En 2018, un hallazgo arqueológico cerca de Damhus, al sur de Ribe, en la península danesa de Jutlandia, sacó a la luz uno de los conjuntos monetarios más importantes de la temprana Era Vikinga. El tesoro estaba formado por 266 monedas de plata, de las cuales la mayoría pertenecían a la serie conocida como KG 4, acuñada entre los años 830 y 850 d. C.


Estas piezas destacan por ser algunos de los primeros peniques vikingos de plata conocidos. Su conservación es excepcional pese a haber permanecido enterradas durante más de un milenio. En una de sus caras aparece un rostro que los investigadores relacionan con Wodan u Odín, la principal divinidad de la mitología nórdica. En la otra figura, un ciervo, un motivo poco habitual que se ha convertido en una de las señas de identidad de esta serie monetaria.

Según Thomas Birch, investigador del Museo Nacional de Dinamarca, cada una de estas monedas tenía un valor suficiente para adquirir productos cotidianos como pan, cerveza o herramientas sencillas. Pero más allá de su utilidad económica, las monedas ofrecen una ventana única al funcionamiento de la primera gran ciudad escandinava: Ribe.

Los investigadores estudiaron los troqueles utilizados para acuñar las piezas y observaron que, cuando se desgastaban, eran sustituidos por otros casi idénticos. Gracias a esas pequeñas diferencias pudieron identificar al menos 30 troqueles distintos. El dato sugiere una producción masiva para la época: probablemente cientos de miles de monedas fueron fabricadas en la única ceca de Ribe.

El descubrimiento más sorprendente llegó al analizar químicamente 25 de las monedas. Mediante fluorescencia de rayos X y estudios isotópicos, los científicos detectaron rastros que apuntan a un origen inesperado de gran parte de la plata utilizada. Los resultados indican que, en muchos casos, más de la mitad del metal procedía de dirhams, monedas de plata acuñadas en territorios islámicos. Aquella plata no llegaba directamente de las minas. Primero se convertía en moneda en el mundo musulmán, después era fundida para crear lingotes y finalmente viajaba hasta Escandinavia, donde volvía a transformarse en moneda vikinga.

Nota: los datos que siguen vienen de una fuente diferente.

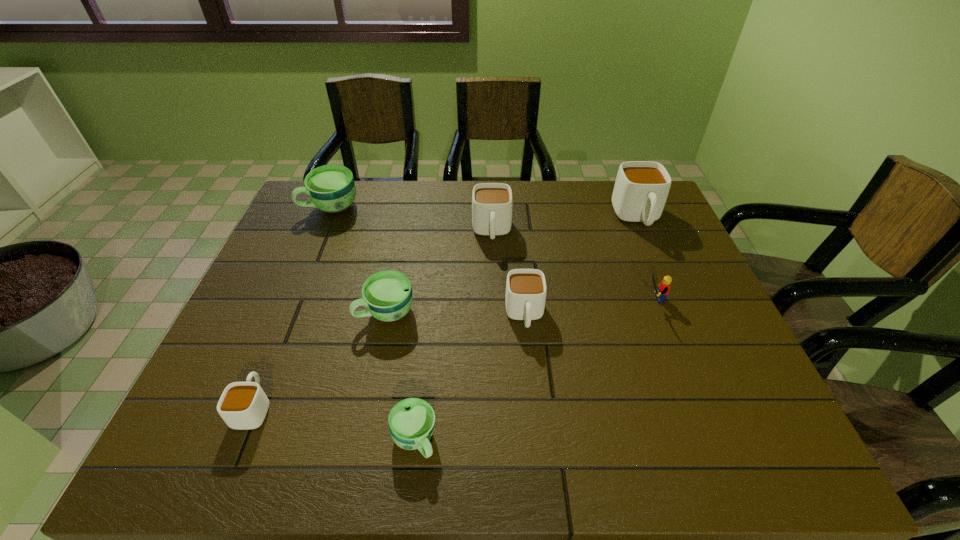 Locate an element on the screen. This screenshot has height=540, width=960. blank area located 0.300m on the side with the handle of the smallest white cup is located at coordinates (303, 287).

Find the location of a particular element. free spot located on the side with the handle of the smallest white cup is located at coordinates (297, 303).

The height and width of the screenshot is (540, 960). Identify the location of vacant space located on the back of the smallest blue cup. (427, 324).

The height and width of the screenshot is (540, 960). I want to click on cup that is at the right edge, so click(641, 189).

Find the location of a particular element. This screenshot has height=540, width=960. Lego at the right edge is located at coordinates (664, 287).

Where is `object situated at the far left corner`? The width and height of the screenshot is (960, 540). object situated at the far left corner is located at coordinates (331, 188).

Locate an element on the screen. object located in the near left corner section of the desktop is located at coordinates (243, 405).

Locate an element on the screen. The width and height of the screenshot is (960, 540). object that is at the far right corner is located at coordinates (641, 189).

Find the location of a particular element. This screenshot has height=540, width=960. vacant region at the far edge is located at coordinates (368, 199).

Where is `vacant point at the near edge`? This screenshot has height=540, width=960. vacant point at the near edge is located at coordinates (610, 436). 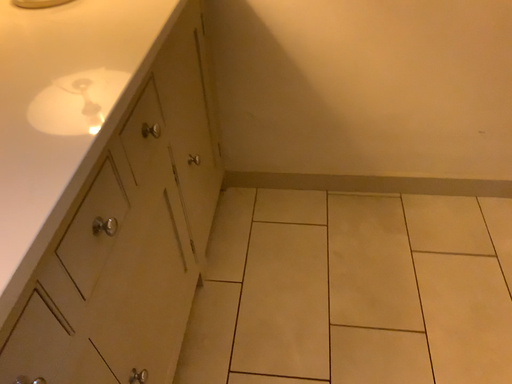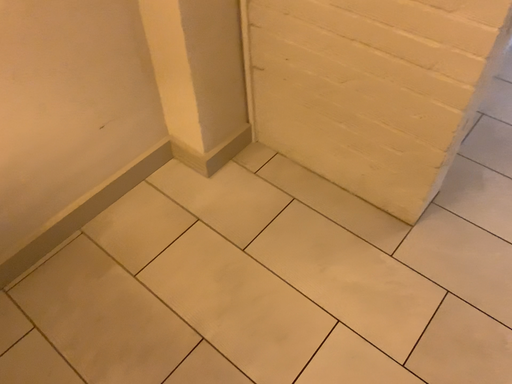 Question: Which way did the camera rotate in the video?

Choices:
 (A) rotated upward
 (B) rotated downward

Answer: (A) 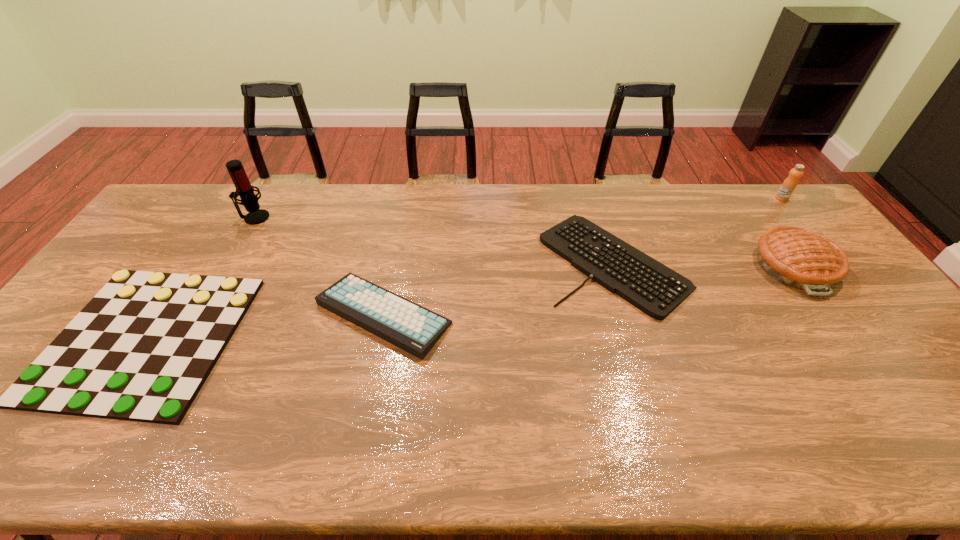 Identify the location of microphone. Image resolution: width=960 pixels, height=540 pixels. (249, 200).

You are a GUI agent. You are given a task and a screenshot of the screen. Output one action in this format:
    pyautogui.click(x=<x>, y=<y>)
    Task: Click on the orange juice
    
    Given the screenshot: What is the action you would take?
    (x=790, y=183)

Locate an element on the screen. the second tallest object is located at coordinates (790, 183).

Identify the location of pie. This screenshot has height=540, width=960. (799, 258).

Locate an element on the screen. the fourth object from right to left is located at coordinates (415, 329).

At what (x,y) coordinates should I click in order to perform the action: click on the left computer keyboard. Please return your answer as a coordinate pair (x, y). Looking at the image, I should click on [x=415, y=329].

Locate an element on the screen. The height and width of the screenshot is (540, 960). the right computer keyboard is located at coordinates (655, 289).

Identify the location of the fourth object from left to right. (655, 289).

The height and width of the screenshot is (540, 960). I want to click on vacant region located 0.090m on the back of the microphone, so click(267, 195).

Find the location of a particular element. The height and width of the screenshot is (540, 960). free space located on the front label of the farthest object is located at coordinates (812, 237). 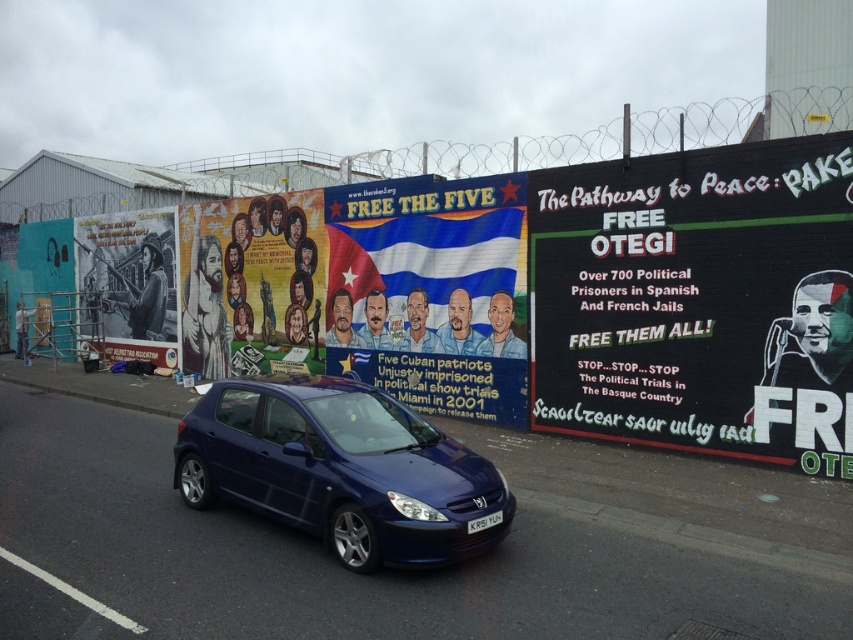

El hallazgo sitúa a Dinamarca en el centro de un sistema económico que conectaba el norte de Europa con regiones islámicas situadas a miles de kilómetros. Además, demuestra que la riqueza vikinga no dependía únicamente de las incursiones y saqueos que les dieron fama. El comercio desempeñó un papel igualmente fundamental en la expansión de los pueblos nórdicos.

Mucho antes de que el país se unificara y se cristianizara bajo el reinado de Harald Bluetooth, los reinos paganos escandinavos ya estaban conectados con algunos de los mercados más dinámicos del mundo conocido. Y, mil años después, las monedas enterradas cerca de Ribe siguen contando la historia de aquel inesperado vínculo entre vikingos y musulmanes.